The document understanding feature that is released in new update has a problem while extracting data from handwritten forms, the data is not extracted properly, as a change was specificed in previous version and asked to use Form Extractor which bought us a pretty much Accuracy, I was expecting greater accuracy using the ML extractor ( which seems to be less than the earlier Intelligent Form Extractor approach)
Here I have attached the image for specification #uipathcommunity#documentunderstanding#uipath#uipathacademy
These documents seem to have overlapping text which makes them harder to recognize. It would help if you can share 10 of these samples so we can try to reproduce and troubleshoot the issue. Feel free to reach out to me over direct message.

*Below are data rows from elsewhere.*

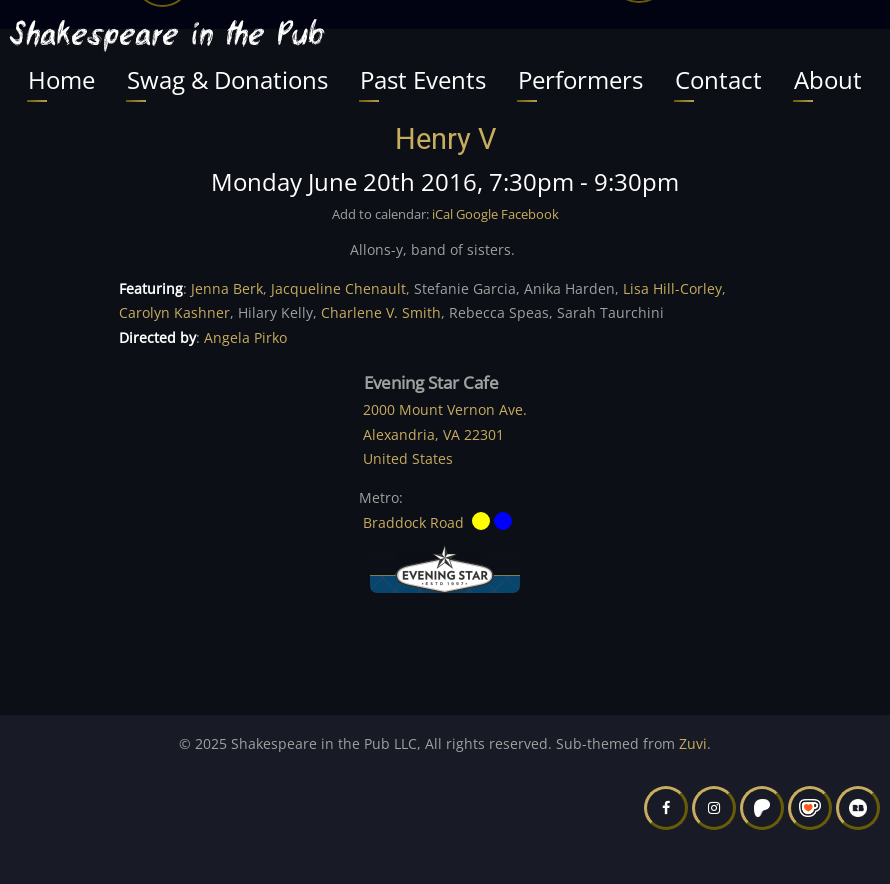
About (828, 79)
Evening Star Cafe (431, 383)
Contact (718, 79)
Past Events (423, 79)
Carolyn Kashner (174, 312)
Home (61, 79)
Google (477, 214)
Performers (580, 79)
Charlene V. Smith (381, 312)
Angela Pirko (245, 337)
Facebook (530, 214)
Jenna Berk (227, 288)
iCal (442, 214)
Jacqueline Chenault (338, 288)
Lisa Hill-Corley (672, 288)
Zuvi (693, 743)
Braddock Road (413, 521)
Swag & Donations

Thanks @Kunal_Jain these are pretty challenging, for 2 reasons:
First the handwritten text overlaps a bit with surrounding printed text, which causes the OCR to get confused and miss some words completely.
Second, even when the text is detected correctly, due to the overlap with surrounding text, the Forms AI also gets confused. Forms AI is aimed at relatively straightforward clean forms, without a lot of variation, and because of this text overlap, it introduces too much entropy into the document text lines than what Forms AI can handle.
In these kinds of situations, ML is the way to go. I recommend training an ML model by labelling 50-100 of these pages in a Document Manager session, and then training a model using the DocumentUnderstanding ML package in AI Center.